*DATASET EXTRACT*:
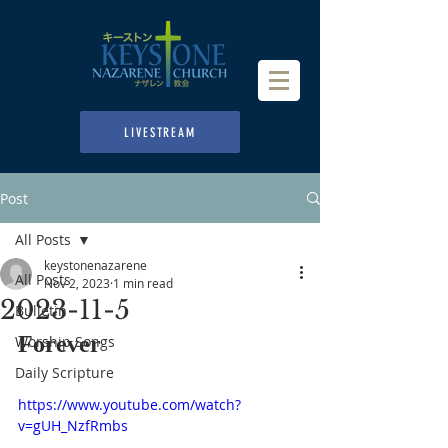
LIVESTREAM
Post
All Posts
keystonenazarene
All Posts
Nov 2, 2023
1 min read
2023-11-5
Bulletin
Forever
Worship Songs
Daily Scripture
https://www.youtube.com/watch?
v=gUH_NzfRmbs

*PROBLEM TO WORK ON*:
A verbatim transcription of the listing is expected, with no pictures included.

*ANSWER FOR THIS EXERCISE*:
LIVESTREAM
Post
All Posts
keystonenazarene
All Posts
Nov 2, 2023
1 min read
2023-11-5
Bulletin
Forever
Worship Songs
Daily Scripture
https://www.youtube.com/watch?
v=gUH_NzfRmbs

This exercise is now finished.